Brothers
- Label : Nonesuch
- Format : Album / CD Vinyle
- Date de sortie : 18/05/2010
Brothers est déjà le sixième album du duo d'Akron. Certains, après Rubber Factory et Magic Potion, leur ont reproché un immobilisme qui semblait inéluctable, grandement lié au blues que les compères proposent. D'autres ont crié à la trahison dès l'annonce d'une production par Danger Mouse concernant l'album Attack And Release. Pourtant, les Black Keys n'ont cessé de creuser leur sillon pour se faire une place dans le paysage un peu encombré du rock indépendant américain. Brothers ne dérogera pas la règle. C'est la guerre. Il y aura des déçus et des satisfaits.
Le duo continue en fait le travail entamé sur Attack And Release et Blakroc (ce dernier projet réunissait autour des Black Keys la crème fondue et un peu trop grasse du hip-hop américain). Des basses, des rythmes ralentis, de la fusion, encore, encore, toujours, jusqu'à l'indigestion.

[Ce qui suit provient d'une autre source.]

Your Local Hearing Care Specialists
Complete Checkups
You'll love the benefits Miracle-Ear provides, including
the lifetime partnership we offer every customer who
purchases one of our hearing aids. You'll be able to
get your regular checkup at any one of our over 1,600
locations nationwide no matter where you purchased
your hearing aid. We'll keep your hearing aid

Une chose est sûre, la barbu et le type aux lunettes veulent un retour, clair, à la dénomination. "This is an album by The Black Keys" ; "The name of this album is Brothers" ; "These are the names of the songs on this album : ..." ; "These are the guys in the band : ..." ; "This is a Black Keys poster"... On resserre les liens et on se concentre. La dénomination, la cible, la focale, c'est le gras. C'est par le gras que tout passe. Le gras est le filtre mais c'est aussi la base de leur création. C'est dégueulasse. En gros (en gras), on connaît la pratique, la théorie. Mais cela coince quelque part ; il y a peut être quelque chose qui ne passe pas (trop gros peut-être). En effet, il y a un fossé impossible à enjamber entre ce que l'on nous vend sur le papier et la galette (petite parenthèse, l'offre vinyle est tout simplement parfaite, avec double LP, CD cadeau, plus poster). Les Black Keys ont en fait changé. Le son n'est plus le même et à mon grand désespoir," the gras is gone" dis-je. Le son est plus propre, plus riche ; les vides instrumentaux tellement jouissifs jusqu'à Magic Potion ne sont définitivement plus de la partie. Les jams composant les pistes des albums précédant font maintenant partie d'un travail de composition beaucoup plus élaboré, plus construit, et donc moins spontané.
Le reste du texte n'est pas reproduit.